Posted by よしきち on 16.2014 暴君妄想文   0 comments   0 trackback
猫さまっていうか宗くんにボディプレスで叩き起こされましたよしきちです。
かなりの衝撃だったので怒ろうとしたら、可愛い顔で「みゃー」と言われ
怒れなかったダメ飼い主です…。

さて。自分でもビックリするくらい放置してた連載。
やっと続きを書きました。お付き合い頂ける方は続きからどうぞ。。。

「今日はソウジン様もご一緒に謁見なんですね」
「珍しいよな」
「なんでまた」
「今日来る客は親父の知り合いらしい」
朝の支度をさせながら、会話をする。
いつも通り髪を梳かして、今日の衣装を着せて。
眼鏡を手渡そうとしたら正面から抱きつかれた。

「…ソウイチ様」
「なんだ?」
「なんだじゃないですよ。なにしてるんです」
「なんとなく」
なんとなくでこんなことをされたら敵わない。
抱きしめ返しそうになるけれど、それをしてしまったら歯止めが効かなくなりそう。
この人はただ、俺をからかって甘えたいだけなのだ。

「ほら。眼鏡かけて。今日の分の新聞がそろそろ来ますよ」
「ん…わかった」
第三者が来ると解れば大人しく言うことを聞く。
猫かぶり…みたいなものだろうか。

今日はコーヒーでなく二杯目も紅茶を、新聞を流し読みしながら飲む。
その隣で主の脱いだ服を片づけてメイドに手渡し洗濯をお願いした。

「この名前…どっかで聞いたような」
記事を見ながら眉間に皺。
覗きこんで見たら、俺もその名前に見覚えがあった。
「えっと…確か…」

今日の予定を見直してみると、同じ名前。
「今日の…ソウジン様の知り合いのお客様ですね」
「ああ…どうりで」
「何の記事です?」
「ん?孤児院に多額の寄付とかなんとか」
「へえ。立派な人ですねえ」
「そーだな」

なにげない朝の会話をし、そのあとは揃って朝食を食べて。
午前に予定されたお客様を迎える準備をすると、時刻通りに馬車が来た。

降りてきたのはスマートな紳士。その後ろに、女性の姿。
「まさか…」
嫌な予感というのは当たってしまうもので、その女性は先日訪ねてきた、
どう見てもソウイチ様に気があると思われるあの子だった。

「…そういやまた来るって言ってたっけ」
彼女に罪はないが面白くない気分だ。
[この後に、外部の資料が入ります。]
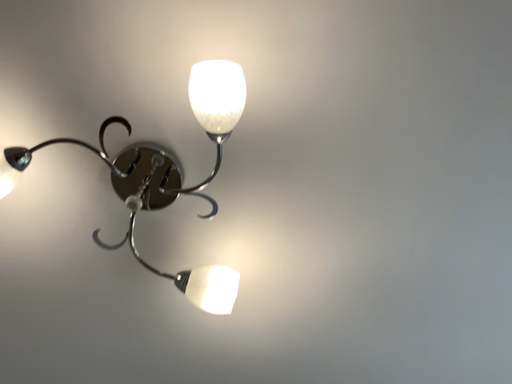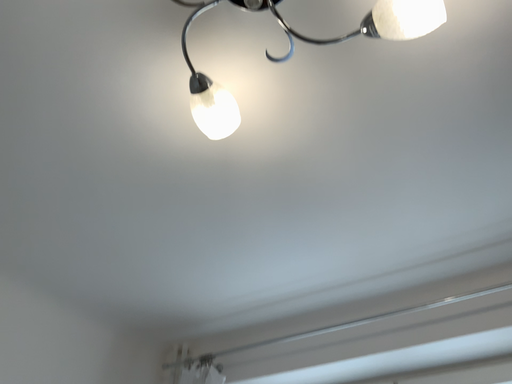 Question: How did the camera likely rotate when shooting the video?

Choices:
 (A) rotated left
 (B) rotated right

Answer: (B)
でもそんな私情を挟むわけにはいかず、
ソウイチ様達にお客様到着の旨を伝えたら、ソウジン様が自ら玄関まで行き
二人を迎え入れる。

「久しぶりだな」
「本当に。何年ぶりだろう」
「いつもお前がふらふらして中々捕まらないんじゃないか」
「あはは。そうだね」

屋敷に招き入れ、客室に入って貰ったら、ソウイチ様の声。
「なんだ。あんたか」
「ソウ君…。知り合いとは言えあんたはないでしょ…それに…」
「失礼しました。父がいつもお世話になっております」
ソウジン様に注意されて、ソウイチ様が慌てて挨拶をしなおす。


四人が着席するのを見届け、部屋を出てメイドの入れた紅茶を受け取りに。
手土産だというそれは薔薇の香りのするハーブティ。
トレイに乗せて、客室にそれを運ぶ。

部屋をノックし、中に入ると四人の前に紅茶を並べた。
お辞儀をして下がろうとしたら「ねえ」と声を掛けられる。
「君がテツヒロ君?」
「は、はい」
「ソウイチ君のサポートをしている子がハンサムだって噂で聞いててね。
二人で並ぶと絵みたいだ」
「あ、ありがとうございます」
で、いいのかな?
もう一度丁寧にお辞儀しなおすと、会話の邪魔にならないよう、部屋を出た。


「テツヒロ様。さっきいただいた紅茶、私たちの分もありますから、どうぞ」
年配のメイド長に手招きされ、頬を掻く。
「お部屋の前には代わりに私がおりますから」
思ったことを見透かされたのか、そう言って肩を叩かれたので、お言葉に甘えることにした。


「あ、テツヒロ様。どうぞ」
珍しい香りの紅茶にはしゃぐメイド達の輪に入り、紅茶を手渡される。
おそらくこれはかなり値が張るものだろう。
それを手土産にするのは解るが、こうやって使用人たちにも、と言ってくれるあたり
ソウジン様と似ているな、と思う。

「ねえ、あのお方、もしかしたらソウイチ様のお嫁さん候補かしら」
「あの方なら大歓迎。ソウイチ様も楽しそうにお話されてるみたいだし、
お綺麗で、しかも私たちにも丁寧だし」
そんな噂話が聞こえてくる。
やはりあれはそういった話をしにきたのだろう。
こんな日がくることは分かっていたけれど、やはり辛い。

でもそれを悟られないよう、笑顔でいるように努め、紅茶を頂いたところで客室の前に戻ると、メイド長にお礼をいい交代した。
部屋の声がわずかに漏れてくるけれど、不明瞭だ。
もやもやする気持ちをもてあましながら、小一時間も経った頃だろうか。
お客様がお帰りになるので、それを見送って、そのあとすぐに
揃って昼食をとった。


午後。
「紅茶、俺たちも頂きましたよ。すごくいい香りでした」
「そうか」
書類の束に目を通しつつ、返事をする。
気になって仕方ないことを、今なら聞いてもいいだろうか。

「…あの…聞いてもいいですか?」
「…なんだ?」
「もしかして、今日のお客様の要件って…」
「…結婚の申し込みだ」
「…そう…ですか。やっぱり…」
ひどく目眩がするけど、倒れるわけにはいかない。

「びっくりしたけどな。急な話だし」
「それで…どう、されるんですか?」
「どうって…」
「結婚です」
「…まあ、俺には決まった相手はいないし、相手が好いてくれてるならありがたいけど、
急に結婚っていうのはちょっと抵抗があるから、まずは交際してみることになった」
「へえ。良いお話だったみたいですし…良かったですね」
なんとか笑顔を取り繕って、微笑めば、ソウイチ様が悲しそうに笑ったのは、気のせいだろうか。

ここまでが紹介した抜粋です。